Here is a little pop quiz for the Fourth of July: What is the motto of the United States of America? What did the founders propose? And what did Congress decide?
Everyone knows Francis Scott Key wrote “The Star Spangled Banner” during the War of 1812 on September 14, 1814, the morning after the unsuccessful British attack on Ft. McHenry in Baltimore. Most of us do not remember that he called his poem “The Defense of Ft. McHenry.” It became our national anthem after a congressional resolution was signed by President Hoover on March 3, 1931.
We can all say The Pledge of Allegiance to the Flag, but most do not remember that it was President Franklin Roosevelt who signed the resolution in 1942 making it official. The original version was written by a minister for the observance of the 400th anniversary of Christopher Columbus discovering the new world. It was amended in 1954 in response to the threat of communism, to read “…One nation under God…”
The Great Seal was authorized by the signers of the Declaration of Independence on July 4, 1776. It was formally adopted by Congress on June 20, 1782. You can see both sides of the Great Seal on the $1 bill. The original motto read: “Rebellion to tyrants is obedience to God.” It was quickly changed to “E Pluribus Unum,” or “Out of many, One.” On the reverse side of the seal is an unfinished pyramid under an all-seeing eye with the motto over all that reads, “Annuit Coeptis,” or “He has favored our undertakings.” The motto underneath it reads, “Novos Ordo Seclorum,” or “A new order of the Ages.”
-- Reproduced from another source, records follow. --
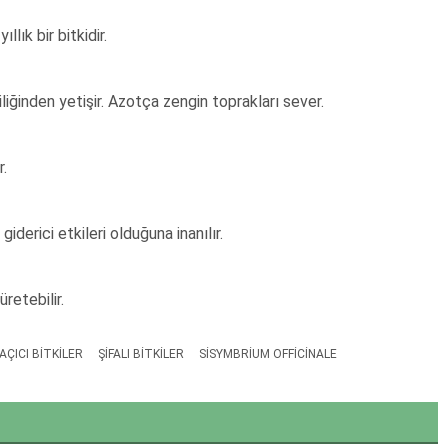
lık bir bitkidir.
liğinden yetişir. Azotça zengin toprakları sever.
r.
iderici etkileri olduğuna inanılır.
retebilir.
AÇICI BITKILER
ŞIFALI BITKILER
SISYMBRIUM OFFICINALE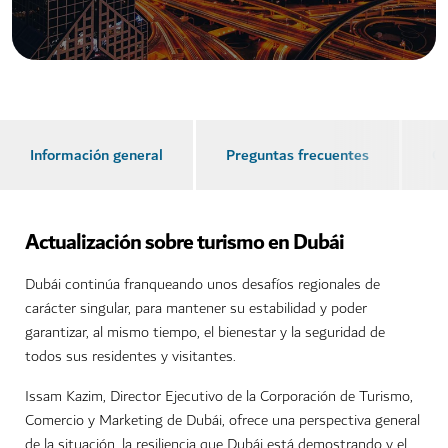
Información general
Preguntas frecuentes
Co
Actualización sobre turismo en Dubái
Dubái continúa franqueando unos desafíos regionales de
carácter singular, para mantener su estabilidad y poder
garantizar, al mismo tiempo, el bienestar y la seguridad de
todos sus residentes y visitantes.
Issam Kazim, Director Ejecutivo de la Corporación de Turismo,
Comercio y Marketing de Dubái, ofrece una perspectiva general
de la situación, la resiliencia que Dubái está demostrando y el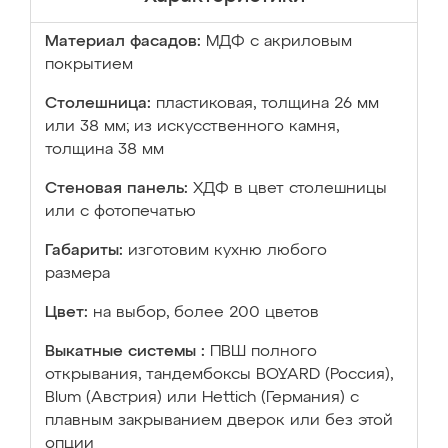
Материал фасадов:
МДФ с акриловым
покрытием
Столешница:
пластиковая, толщина 26 мм
или 38 мм; из искусственного камня,
толщина 38 мм
Стеновая панель:
ХДФ в цвет столешницы
или с фотопечатью
Габариты:
изготовим кухню любого
размера
Цвет:
на выбор, более 200 цветов
Выкатные системы :
ПВШ полного
открывания, тандембоксы BOYARD (Россия),
Blum (Австрия) или Hettich (Германия) с
плавным закрыванием дверок или без этой
опции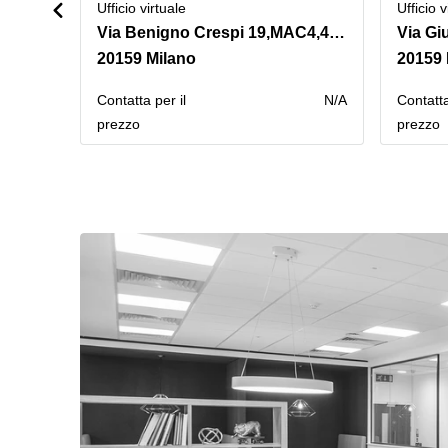
Ufficio virtuale
Ufficio v
Via Benigno Crespi 19,MAC4,4° piano
Via Gi
20159 Milano
20159 
Сontatta per il
N/A
Сontatta
prezzo
prezzo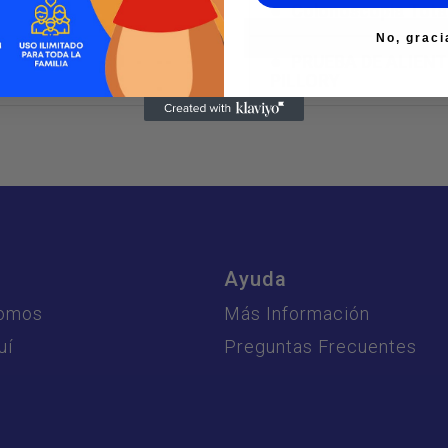
Colonoscopia Tota
No, graci
PRUEBA DE ALIEN
PILLORY
s
Ayuda
Somos
Más Información
uí
Preguntas Frecuentes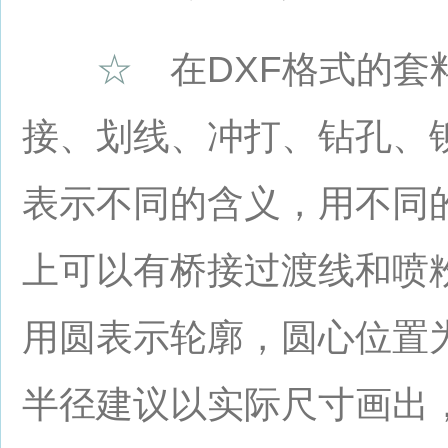
☆
在DXF格式的套
接、划线、冲打、钻孔、
表示不同的含义，用不同
上可以有桥接过渡线和喷
用圆表示轮廓，圆心位置
半径建议以实际尺寸画出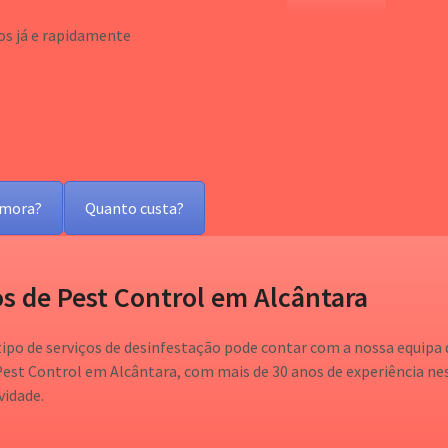
s já e rapidamente
emora?
Quanto custa?
s de Pest Control em Alcântara
tipo de serviços de desinfestação pode contar com a nossa equipa 
Pest Control em Alcântara, com mais de 30 anos de experiência ne
vidade.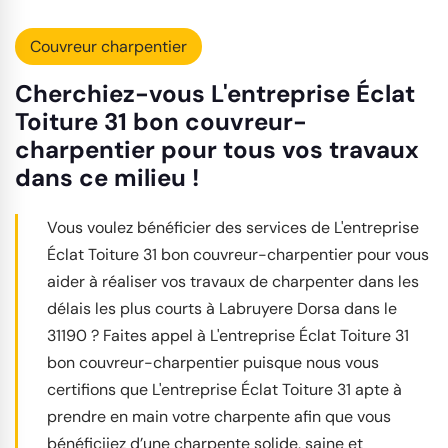
Couvreur charpentier
Cherchiez-vous L'entreprise Éclat
Toiture 31 bon couvreur-
charpentier pour tous vos travaux
dans ce milieu !
Vous voulez bénéficier des services de L'entreprise
Éclat Toiture 31 bon couvreur-charpentier pour vous
aider à réaliser vos travaux de charpenter dans les
délais les plus courts à Labruyere Dorsa dans le
31190 ? Faites appel à L'entreprise Éclat Toiture 31
bon couvreur-charpentier puisque nous vous
certifions que L'entreprise Éclat Toiture 31 apte à
prendre en main votre charpente afin que vous
bénéficiiez d’une charpente solide, saine et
So what is our national motto? “In God we trust,” was first used on a 2 cent coin in 1864. It was added to all coins by congressional decree in 1908, but did not become our official national motto until signed by President Eisenhower on July 30, 1956. But then in 1963, it was determined that “E Pluribus Unum” was also our national motto, and that is what appears on all presidential documents and ratified treaties that have the Great Seal of America affixed to them.
Keep healthy. Pray mightily. Enjoy your life today. Celebrate Liberty. And let’s experience the love and power of God together.